How are you building this file list? Unless you are displaying every file on the system at the same time, you should have some options...
- Only process this information when the user asks for it. e.g. They click on folder "Windows", at which time you could process the files within Windows.
- Process this information in a background thread, giving the illusion of better response time.
Perhaps if you show the code you are using to build the list, we could find some other areas of improvement. (Why can't you just infer the type based on the method used to gather the information? If you're calling a method like GetFiles() don't you already know that everything returned is a file?)
I faced exactly the same problem
The solution for our case was quite simple: since our directory structure was following a standard (there where no directory which had the '.' character in it's name), I just followed the standard, and applied a very simple heuristic: "in our case, directories doesn't have the '.' character in it's name". This simple heuristic reduced drastically the number of times our application had to call the isDirectory() function of the java.io.File class.
Maybe this is your case. Maybe on your directory structure you could know if a File is a directory just by it's naming conventions.

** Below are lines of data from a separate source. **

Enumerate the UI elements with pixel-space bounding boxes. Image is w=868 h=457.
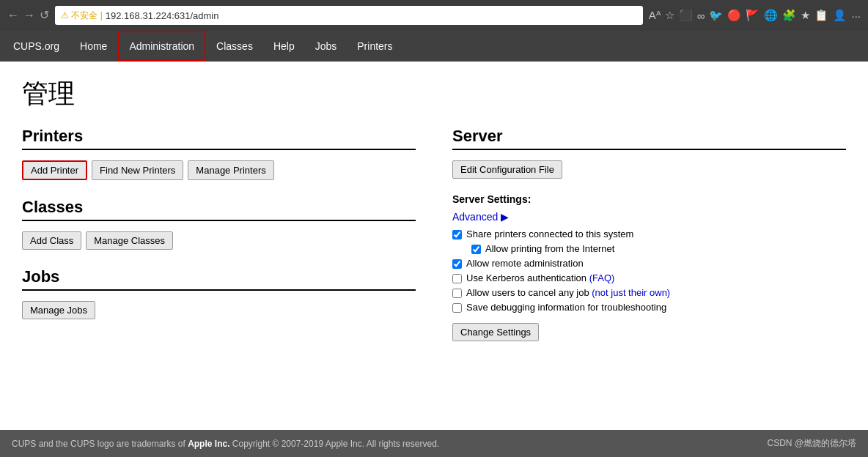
two-column-layout: Printers Add Printer Find New Printers M… [22,127,846,359]
extensions-icon[interactable]: 🧩 [782,9,796,22]
collections-icon[interactable]: 📋 [814,9,828,22]
server-buttons: Edit Configuration File [452,160,846,179]
main-nav: CUPS.org Home Administration Classes Hel… [0,31,868,62]
nav-cups-org[interactable]: CUPS.org [3,31,70,62]
font-size-icon[interactable]: Aᴬ [649,9,661,22]
checkbox-use-kerberos: Use Kerberos authentication (FAQ) [452,272,846,283]
allow-remote-admin-label: Allow remote administration [466,258,584,269]
extension-icon3[interactable]: 🐦 [709,9,723,22]
classes-heading: Classes [22,198,416,221]
extension-icon2[interactable]: ∞ [697,10,705,22]
nav-administration[interactable]: Administration [117,31,206,62]
server-settings-label: Server Settings: [452,193,846,205]
address-bar[interactable]: ⚠ 不安全 | 192.168.31.224:631/admin [55,6,643,25]
nav-home[interactable]: Home [70,31,117,62]
change-settings-container: Change Settings [452,323,846,341]
extension-icon4[interactable]: 🔴 [727,9,741,22]
save-debug-label: Save debugging information for troublesh… [466,302,666,313]
menu-icon[interactable]: ··· [851,10,861,22]
extension-icon1[interactable]: ⬛ [679,9,693,22]
manage-printers-button[interactable]: Manage Printers [188,160,273,180]
checkbox-share-printers: Share printers connected to this system [452,228,846,239]
add-class-button[interactable]: Add Class [22,231,81,250]
extension-icon5[interactable]: 🚩 [746,9,760,22]
jobs-buttons: Manage Jobs [22,301,416,319]
use-kerberos-checkbox[interactable] [452,274,462,283]
checkbox-allow-printing-internet: Allow printing from the Internet [471,243,846,254]
nav-printers[interactable]: Printers [347,31,402,62]
allow-remote-admin-checkbox[interactable] [452,259,462,269]
refresh-button[interactable]: ↺ [40,10,49,21]
use-kerberos-label: Use Kerberos authentication (FAQ) [466,272,614,283]
profile-icon[interactable]: 👤 [833,9,847,22]
server-section: Server Edit Configuration File Server Se… [452,127,846,341]
manage-classes-button[interactable]: Manage Classes [86,231,173,250]
share-printers-checkbox[interactable] [452,230,462,239]
share-printers-label: Share printers connected to this system [466,228,633,239]
browser-controls: ← → ↺ [7,10,49,21]
nav-help[interactable]: Help [263,31,305,62]
favorites-icon[interactable]: ★ [801,9,810,22]
left-column: Printers Add Printer Find New Printers M… [22,127,445,359]
jobs-section: Jobs Manage Jobs [22,267,416,319]
nav-jobs[interactable]: Jobs [305,31,347,62]
edit-config-button[interactable]: Edit Configuration File [452,160,562,179]
manage-jobs-button[interactable]: Manage Jobs [22,301,95,319]
right-column: Server Edit Configuration File Server Se… [445,127,846,359]
allow-printing-internet-label: Allow printing from the Internet [485,243,614,254]
server-heading: Server [452,127,846,150]
allow-printing-internet-checkbox[interactable] [471,245,481,254]
forward-button[interactable]: → [23,10,35,21]
browser-chrome: ← → ↺ ⚠ 不安全 | 192.168.31.224:631/admin A… [0,0,868,31]
nav-classes[interactable]: Classes [206,31,263,62]
url-text: 192.168.31.224:631/admin [106,10,219,21]
advanced-link[interactable]: Advanced ▶ [452,211,846,223]
checkbox-allow-cancel: Allow users to cancel any job (not just … [452,287,846,298]
bookmark-star-icon[interactable]: ☆ [665,9,674,22]
back-button[interactable]: ← [7,10,19,21]
printers-heading: Printers [22,127,416,150]
checkbox-save-debug: Save debugging information for troublesh… [452,302,846,313]
allow-cancel-label: Allow users to cancel any job (not just … [466,287,670,298]
classes-section: Classes Add Class Manage Classes [22,198,416,250]
save-debug-checkbox[interactable] [452,303,462,313]
page-title: 管理 [22,76,846,112]
checkbox-allow-remote-admin: Allow remote administration [452,258,846,269]
allow-cancel-checkbox[interactable] [452,289,462,298]
classes-buttons: Add Class Manage Classes [22,231,416,250]
extension-icon6[interactable]: 🌐 [764,9,778,22]
printers-buttons: Add Printer Find New Printers Manage Pri… [22,160,416,180]
not-just-own-link[interactable]: (not just their own) [592,287,670,298]
faq-link[interactable]: (FAQ) [589,272,615,283]
change-settings-button[interactable]: Change Settings [452,323,539,341]
security-warning: ⚠ 不安全 | [61,10,103,22]
browser-toolbar-icons: Aᴬ ☆ ⬛ ∞ 🐦 🔴 🚩 🌐 🧩 ★ 📋 👤 ··· [649,9,861,22]
jobs-heading: Jobs [22,267,416,291]
main-content: 管理 Printers Add Printer Find New Printer… [0,62,868,374]
add-printer-button[interactable]: Add Printer [22,160,87,180]
printers-section: Printers Add Printer Find New Printers M… [22,127,416,180]
find-new-printers-button[interactable]: Find New Printers [92,160,183,180]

Here's a before and after code example for using listFiles and using isDirectory to walk a directory tree (my code uses a generic callback to actually do something with each directory and file; if I was coding C# this would be a delegate).

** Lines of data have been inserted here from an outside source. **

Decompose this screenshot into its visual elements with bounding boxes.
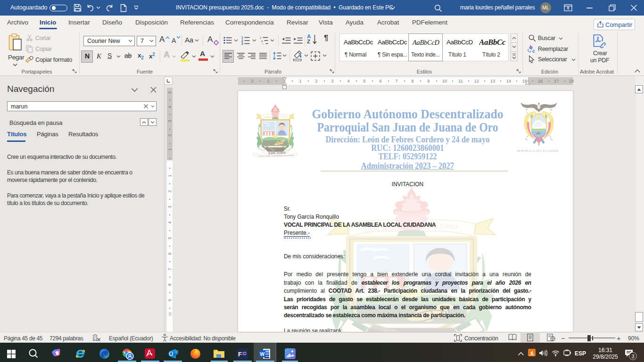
svg-text:c: c [532, 49, 535, 53]
svg-text:F: F [238, 351, 242, 358]
svg-text:a: a [261, 40, 263, 42]
svg-text:3: 3 [241, 42, 243, 45]
svg-text:1: 1 [260, 36, 262, 39]
svg-text:i: i [263, 42, 263, 45]
svg-text:W: W [260, 351, 264, 357]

As you can see the listFiles approach is actually more compact and readily understood as well as being marginally faster on a local drive (950 ms vs 1000 ms), and LAN drive (26 seconds, vs 28 seconds), both for 23 thousand files.

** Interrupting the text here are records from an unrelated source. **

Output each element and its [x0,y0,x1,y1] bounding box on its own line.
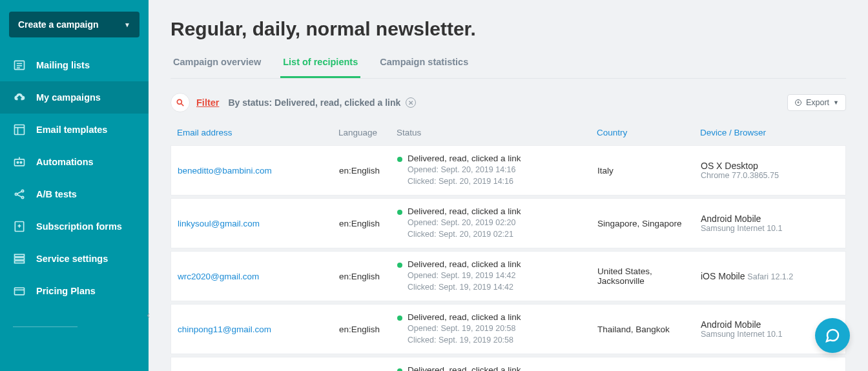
sidebar-item-mailing-lists[interactable]: Mailing lists [0,49,149,81]
col-device[interactable]: Device / Browser [700,128,855,137]
template-icon [13,123,26,136]
svg-rect-21 [15,261,25,263]
recipients-table: beneditto@bambini.com en:English Deliver… [170,145,846,371]
table-row: wrc2020@gmail.com en:English Delivered, … [170,251,846,301]
svg-point-13 [21,196,23,198]
device-name: iOS Mobile [701,271,745,281]
sidebar-item-ab-tests[interactable]: A/B tests [0,178,149,210]
recipient-language: en:English [339,219,397,228]
recipient-status: Delivered, read, clicked a link Opened: … [397,206,597,240]
table-header: Email address Language Status Country De… [170,124,846,145]
sidebar-item-subscription-forms[interactable]: Subscription forms [0,210,149,243]
status-dot-icon [397,263,402,268]
status-opened: Opened: Sept. 19, 2019 20:58 [408,323,521,335]
sidebar-item-label: Email templates [36,125,107,135]
list-icon [13,59,26,72]
svg-point-12 [21,190,23,192]
status-dot-icon [397,368,402,371]
status-clicked: Clicked: Sept. 19, 2019 14:42 [408,282,521,294]
device-name: OS X Desktop [701,161,856,171]
sidebar-item-label: Automations [36,157,94,167]
automation-icon [13,155,26,168]
table-row: linkysoul@gmail.com en:English Delivered… [170,198,846,248]
svg-point-9 [20,162,22,164]
chevron-down-icon: ▼ [124,21,130,28]
sidebar-item-label: Pricing Plans [36,286,96,296]
col-language: Language [338,128,397,137]
ab-tests-icon [13,188,26,201]
sidebar-divider [13,326,78,327]
svg-line-14 [17,192,22,194]
export-button[interactable]: Export ▼ [787,94,846,111]
status-title: Delivered, read, clicked a link [408,206,521,216]
sidebar-item-label: Service settings [36,254,108,264]
sidebar-item-email-templates[interactable]: Email templates [0,114,149,146]
filter-bar: Filter By status: Delivered, read, click… [170,93,846,112]
svg-rect-20 [15,257,25,259]
recipient-email[interactable]: linkysoul@gmail.com [178,219,339,228]
upload-cloud-icon [13,91,26,104]
recipient-status: Delivered, read, clicked a link Opened: … [397,259,597,293]
status-title: Delivered, read, clicked a link [408,154,521,163]
browser-name: Samsung Internet 10.1 [701,224,856,233]
sidebar-item-label: Subscription forms [36,221,122,232]
recipient-email[interactable]: chinpong11@gmail.com [178,325,339,334]
recipient-status: Delivered, read, clicked a link Opened: … [397,365,597,371]
sidebar-item-my-campaigns[interactable]: My campaigns [0,81,149,114]
tab-list-of-recipients[interactable]: List of recipients [280,57,360,78]
page-title: Regular, daily, normal newsletter. [170,18,846,40]
svg-line-15 [17,195,22,197]
sidebar: Create a campaign ▼ Mailing lists My cam… [0,0,149,371]
col-status: Status [397,128,597,137]
status-opened: Opened: Sept. 20, 2019 14:16 [408,165,521,176]
filter-link[interactable]: Filter [196,97,219,108]
tabs: Campaign overview List of recipients Cam… [170,57,846,79]
recipient-country: Thailand, Bangkok [597,325,701,334]
recipient-country: United States, Jacksonville [597,266,701,286]
recipient-status: Delivered, read, clicked a link Opened: … [397,154,597,187]
status-clicked: Clicked: Sept. 20, 2019 14:16 [408,176,521,188]
tab-campaign-overview[interactable]: Campaign overview [170,57,264,78]
table-row: beneditto@bambini.com en:English Deliver… [170,145,846,196]
status-dot-icon [397,316,402,321]
browser-name: Chrome 77.0.3865.75 [701,171,856,180]
filter-description: By status: Delivered, read, clicked a li… [228,97,416,108]
form-icon [13,220,26,233]
svg-rect-4 [15,125,25,135]
recipient-language: en:English [339,272,397,281]
status-opened: Opened: Sept. 19, 2019 14:42 [408,270,521,282]
table-row: garami.ramababu@gmail.com en:English Del… [170,357,846,371]
svg-line-25 [181,104,184,106]
create-campaign-label: Create a campaign [18,19,99,30]
svg-point-8 [17,162,19,164]
col-country[interactable]: Country [597,128,700,137]
create-campaign-button[interactable]: Create a campaign ▼ [9,12,140,37]
status-dot-icon [397,210,402,215]
download-icon [794,99,802,106]
filter-search-button[interactable] [170,93,190,112]
recipient-country: Italy [597,166,701,175]
chat-fab[interactable] [815,318,850,353]
recipient-email[interactable]: beneditto@bambini.com [178,166,339,175]
sidebar-item-pricing-plans[interactable]: Pricing Plans [0,275,149,307]
tab-campaign-statistics[interactable]: Campaign statistics [377,57,471,78]
recipient-email[interactable]: wrc2020@gmail.com [178,272,339,281]
sidebar-item-automations[interactable]: Automations [0,146,149,178]
main-content: Regular, daily, normal newsletter. Campa… [149,0,868,371]
settings-icon [13,252,26,265]
status-clicked: Clicked: Sept. 20, 2019 02:21 [408,229,521,241]
recipient-language: en:English [339,325,397,334]
sidebar-item-label: Mailing lists [36,60,90,70]
recipient-device: OS X Desktop Chrome 77.0.3865.75 [701,161,856,180]
recipient-country: Singapore, Singapore [597,219,701,228]
svg-rect-19 [15,254,25,256]
col-email[interactable]: Email address [177,128,338,137]
status-dot-icon [397,157,402,162]
status-title: Delivered, read, clicked a link [408,365,521,371]
filter-clear-button[interactable]: ✕ [406,97,416,108]
recipient-device: iOS Mobile Safari 12.1.2 [701,271,856,281]
status-title: Delivered, read, clicked a link [408,259,521,269]
sidebar-item-service-settings[interactable]: Service settings [0,243,149,275]
search-icon [176,98,185,107]
recipient-status: Delivered, read, clicked a link Opened: … [397,312,597,346]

It's very possible that for a remote connected drive the speedup could be substantial, but I can't test that from work. A little surprisingly the speedup is still only about 10% across a Windows RAS VPN to a network drive.
New Code
static public int processDirectory(File dir, Callback cbk, FileSelector sel) {
dir=dir.getAbsoluteFile();
return _processDirectory(dir.getParentFile(),dir,new Callback.WithParams(cbk,2),sel);
}
static private int _processDirectory(File par, File fil, Callback.WithParams cbk, FileSelector sel) {
File[] ents=(sel==null ? fil.listFiles() : fil.listFiles(sel)); // listFiles returns null if fil is not a directory
int cnt=1;
if(ents!=null) {
cbk.invoke(fil,null);
for(int xa=0; xa<ents.length; xa++) { cnt+=_processDirectory(fil,ents[xa],cbk,sel); }
}
else {
cbk.invoke(par,fil); // par can never be null
}
return cnt;
}
Old Code
static public int oldProcessDirectory(File dir, Callback cbk, FileSelector sel) {
dir=dir.getAbsoluteFile();
return _processDirectory(dir,new Callback.WithParams(cbk,2),sel);
}
static private int _processDirectory(File dir, Callback.WithParams cbk, FileSelector sel) {
File[] ents=(sel==null ? dir.listFiles() : dir.listFiles(sel));
int cnt=1;
cbk.invoke(dir,null);
if(ents!=null) {
for(int xa=0; xa<ents.length; xa++) {
File ent=ents[xa];
if(!ent.isDirectory()) {
cbk.invoke(dir,ent);
ents[xa]=null;
cnt++;
}
}
for(int xa=0; xa<ents.length; xa++) {
File ent=ents[xa];
if(ent!=null) {
cnt+=_processDirectory(ent,cbk,sel);
}
}
}
return cnt;
}
Just in case you haven't tried it yet, calling getBooleanAttributes yourself and performing the necessary masking will be considerably faster if you are performing multiple checks on the same file. While not a perfect solution (and one that starts to push your code to be platform specific), it could improve performance by a factor of 3 or 4. That's a pretty significant performance boost, even though it isn't nearly as fast as it should be.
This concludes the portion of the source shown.